--- MATERIAL PROVIDED ---
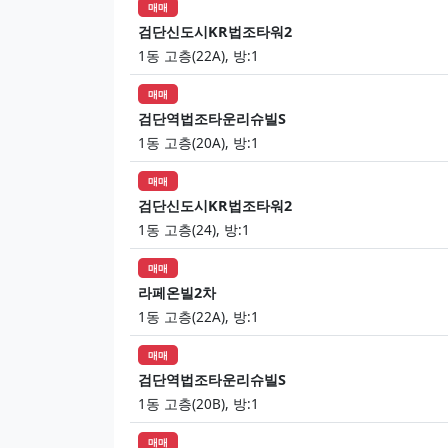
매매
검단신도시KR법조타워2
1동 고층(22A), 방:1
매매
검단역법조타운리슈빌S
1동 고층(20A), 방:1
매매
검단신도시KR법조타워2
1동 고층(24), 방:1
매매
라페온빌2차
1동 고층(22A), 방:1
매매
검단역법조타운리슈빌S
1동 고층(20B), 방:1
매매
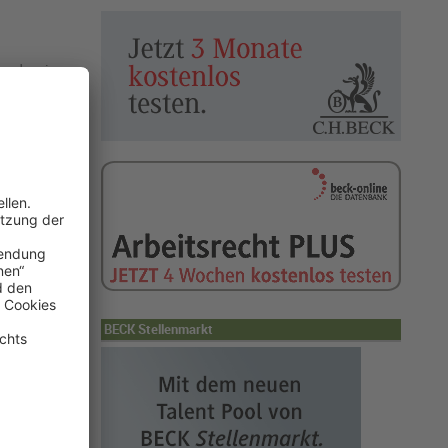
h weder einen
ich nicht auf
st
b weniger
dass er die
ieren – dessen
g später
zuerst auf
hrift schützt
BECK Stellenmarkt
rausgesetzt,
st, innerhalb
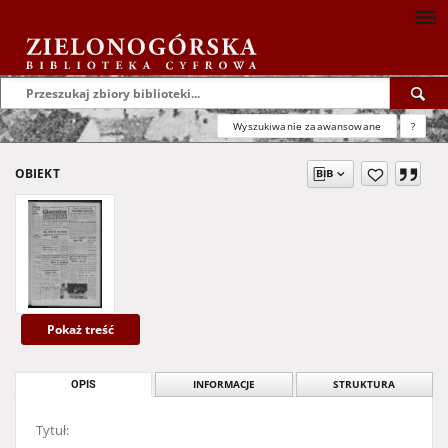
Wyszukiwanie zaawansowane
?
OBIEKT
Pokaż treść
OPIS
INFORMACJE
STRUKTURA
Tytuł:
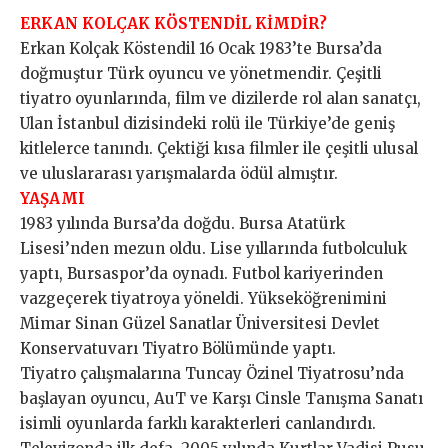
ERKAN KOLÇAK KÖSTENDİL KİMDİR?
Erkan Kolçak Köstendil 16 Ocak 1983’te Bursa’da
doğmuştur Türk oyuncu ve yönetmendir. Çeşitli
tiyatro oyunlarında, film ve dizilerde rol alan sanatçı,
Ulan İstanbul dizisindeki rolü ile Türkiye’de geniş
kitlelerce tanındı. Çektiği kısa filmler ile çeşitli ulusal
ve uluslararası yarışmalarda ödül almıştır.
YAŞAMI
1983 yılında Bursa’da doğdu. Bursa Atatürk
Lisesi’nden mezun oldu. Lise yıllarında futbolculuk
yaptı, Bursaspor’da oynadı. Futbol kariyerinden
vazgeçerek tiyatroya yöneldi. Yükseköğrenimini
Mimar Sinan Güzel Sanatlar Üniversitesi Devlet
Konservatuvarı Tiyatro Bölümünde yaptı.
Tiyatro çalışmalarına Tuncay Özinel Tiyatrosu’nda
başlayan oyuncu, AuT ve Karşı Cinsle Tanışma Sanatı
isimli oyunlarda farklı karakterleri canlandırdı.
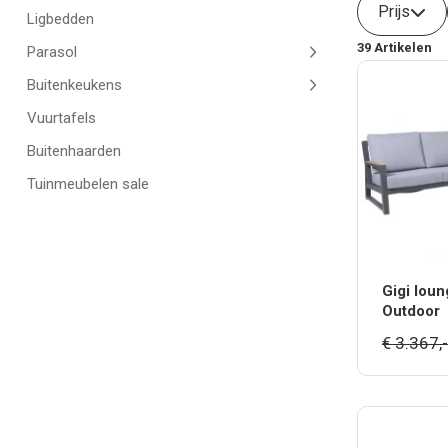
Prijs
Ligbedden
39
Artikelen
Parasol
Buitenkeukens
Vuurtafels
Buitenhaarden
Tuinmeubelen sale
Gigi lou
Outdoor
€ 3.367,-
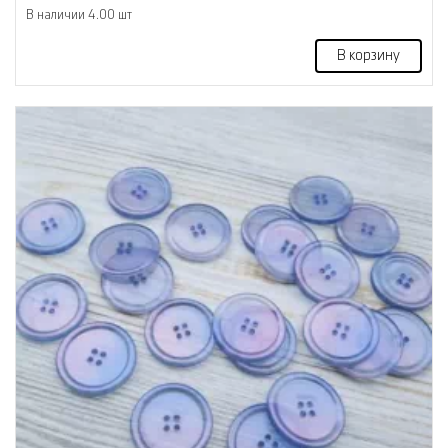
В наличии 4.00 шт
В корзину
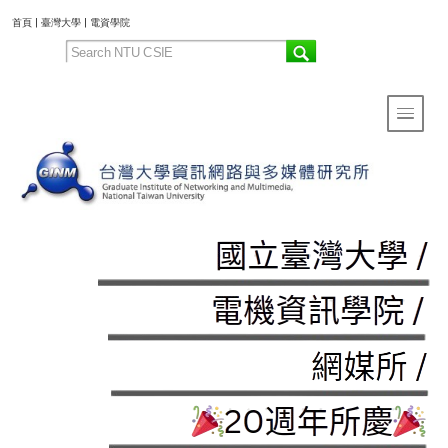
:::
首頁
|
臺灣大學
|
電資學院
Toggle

* * *

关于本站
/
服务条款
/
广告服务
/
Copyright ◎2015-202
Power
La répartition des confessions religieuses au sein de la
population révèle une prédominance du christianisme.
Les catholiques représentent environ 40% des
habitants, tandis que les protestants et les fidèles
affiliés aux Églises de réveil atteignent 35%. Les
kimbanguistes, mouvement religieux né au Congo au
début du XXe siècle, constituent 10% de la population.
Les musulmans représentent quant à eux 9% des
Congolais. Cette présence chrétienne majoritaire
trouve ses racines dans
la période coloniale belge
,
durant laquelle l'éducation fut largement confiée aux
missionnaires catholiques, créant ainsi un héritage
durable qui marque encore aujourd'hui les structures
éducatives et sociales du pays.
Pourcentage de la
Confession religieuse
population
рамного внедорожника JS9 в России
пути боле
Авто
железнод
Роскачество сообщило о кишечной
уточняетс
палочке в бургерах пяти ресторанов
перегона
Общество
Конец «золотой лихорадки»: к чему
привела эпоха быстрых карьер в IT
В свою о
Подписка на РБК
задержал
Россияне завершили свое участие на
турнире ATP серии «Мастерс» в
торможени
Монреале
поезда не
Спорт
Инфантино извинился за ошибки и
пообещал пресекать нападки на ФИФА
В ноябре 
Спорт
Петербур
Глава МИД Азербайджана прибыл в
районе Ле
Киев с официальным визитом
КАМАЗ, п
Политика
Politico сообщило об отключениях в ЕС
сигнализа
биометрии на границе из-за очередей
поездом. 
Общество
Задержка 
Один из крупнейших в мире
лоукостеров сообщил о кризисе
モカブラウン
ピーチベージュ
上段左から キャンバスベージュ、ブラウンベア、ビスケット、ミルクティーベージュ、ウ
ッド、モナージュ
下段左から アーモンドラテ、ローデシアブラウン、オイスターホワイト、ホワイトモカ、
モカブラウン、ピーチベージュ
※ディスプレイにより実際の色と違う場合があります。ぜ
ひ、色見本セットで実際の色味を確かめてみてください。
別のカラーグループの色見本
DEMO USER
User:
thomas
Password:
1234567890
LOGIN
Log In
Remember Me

--- PROBLEM DESCRIPTION ---
Please give an exact copy of the lines above, beginning with the line containing "Один из крупнейших в мире" and running through the line containing "Remember Me", and of no other lines.

--- RESULT ---
Один из крупнейших в мире
лоукостеров сообщил о кризисе
モカブラウン
ピーチベージュ
上段左から キャンバスベージュ、ブラウンベア、ビスケット、ミルクティーベージュ、ウ
ッド、モナージュ
下段左から アーモンドラテ、ローデシアブラウン、オイスターホワイト、ホワイトモカ、
モカブラウン、ピーチベージュ
※ディスプレイにより実際の色と違う場合があります。ぜ
ひ、色見本セットで実際の色味を確かめてみてください。
別のカラーグループの色見本
DEMO USER
User:
thomas
Password:
1234567890
LOGIN
Log In
Remember Me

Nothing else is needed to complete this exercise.